I am interested in trees, and in all plants, and one thing I have noticed that surprises me,
is how I can see in pictures and on television , etc,

There are some identical or similar types of trees and plants,  from the same species or family,
that are able to grow in very far locations, around the Earth,  from one another.

The particular plant's needs would be similar, no matter where it grows outdoors, to its same or similar ones on other continents,
and its same set of basic needs must be met.... by climate, soil, overlaps in habitats, and other conditions.....

Example:  Palm trees are seen growing in Florida, and in California, and near the Mediteranean , and Australia.....
There are many types of Palms, but some of those Palms are the same ones, it appears to me.  While others are a variety that is similar but not the same one.

I am surprised that enough of the conditions would be similar enough.

Though there surely are _*some*_ trees or plants, which are only seen, in one part of the world, and not in others, that are more unique to that specific set of conditions.

But back to my Palm tree example,
while you cant successfully grow a Palm tree year-round in Canada,
you could take one from Florida and plant it On the Wst Coast of USA, and it seems it would do just fine.

Any thoughts, input, or other examples you've noticed?


----------



## RadishRose (Jun 21, 2020)

I am no botanist, but I know that palm trees grow in tropical zones. Frost will kill them,

I'm aware of coconut palms, date palms, sago palms; I'm sure there are hundreds. 

There are some strange plants out there and I have fun looking at photos of them-
Orchids are especially unique, depending on where one lives;


----------



## fmdog44 (Jun 21, 2020)

Those two pics are proof of Martian life here on Earth!!


----------



## RadishRose (Jun 21, 2020)

Kaila said:


> There are some identical or similar types of trees and plants, from the same species or family,
> that are able to grow in very far locations, around the Earth, from one another.

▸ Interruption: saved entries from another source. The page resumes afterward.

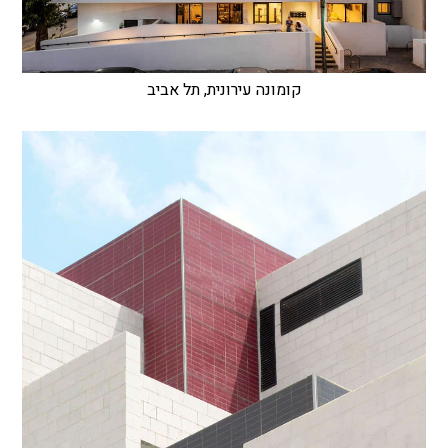
קומונה עירונית, תל אביב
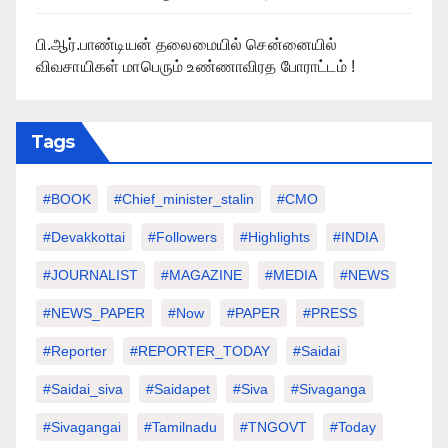
பி.ஆர்.பாண்டியன் தலைமையில் சென்னையில்
விவசாயிகள் மாபெரும் உண்ணாவிரத போராட்டம் !
Tags
#BOOK
#chief_minister_stalin
#CMO
#devakkottai
#followers
#highlights
#INDIA
#JOURNALIST
#MAGAZINE
#MEDIA
#NEWS
#NEWS_PAPER
#Now
#PAPER
#PRESS
#Reporter
#REPORTER_TODAY
#saidai
#saidai_siva
#saidapet
#Siva
#Sivaganga
#sivagangai
#tamilnadu
#TNGOVT
#today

I guess it's the same other life forms. Survival of the fittest.... if it can adapt by changing somewhat to fit new conditions after a bird dropped off a seed from one place to halfway around the world, , it will thrive.


----------



## RadishRose (Jun 21, 2020)

fmdog44 said:


> Those two pics are proof of Martian life here on Earth!!


I agree!!!!  LOL


----------



## JustBonee (Jun 22, 2020)

RadishRose said:


> I am no botanist, but I know that palm trees grow in tropical zones. Frost will kill them,
> 
> I'm aware of coconut palms, date palms, sago palms; I'm sure there are hundreds.
> 
> ...



another orchid   ...  these flowers are trying to tell us something!!


----------



## Kaila (Jun 22, 2020)

The orchids are breathtaking, and fascinating.


----------



## RadishRose (Jun 22, 2020)

Dead Snapdragons look like weird skulls


----------



## Kaila (Jun 22, 2020)

Every plant goes through its own cycle, which is wondrous to watch, as each stage progresses, at its own timing and rate of speed.

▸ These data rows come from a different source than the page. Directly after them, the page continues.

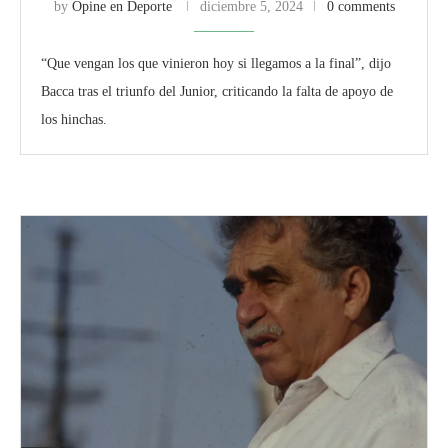
by
Opine en Deporte
diciembre 5, 2024
0 comments
“Que vengan los que vinieron hoy si llegamos a la final”, dijo
Bacca tras el triunfo del Junior, criticando la falta de apoyo de
los hinchas.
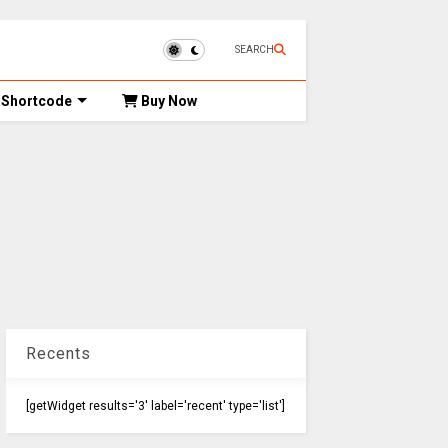
SEARCH
Shortcode
Buy Now
Recents
[getWidget results='3' label='recent' type='list']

The perennials , just for one example, 
after being dormant below the ground, out of sight during the long, cold winter months, here in Northern USA and Canada,
there are new growth sprouts that appear, breaking ground , from the roots of the previous year, each species at its own start time and growing at its own pace,
 first come branches and leaves, and then, bud stems....
followed by a series of wonders....buds...flowers....seeds....more foliage....then dying back.... till once again, it sleeps under the soil.  For longer than 6 months.

The trees, of course, and other plants, including annuals, have different types of equally fascinating cycles....
each one, i enjoy observing, and marvel at their persistence, during less than optimal weather or circumstances.  Often with little or no human helpers, trying to mitigate their stresses and challenges.  And too often, adding to them, instead.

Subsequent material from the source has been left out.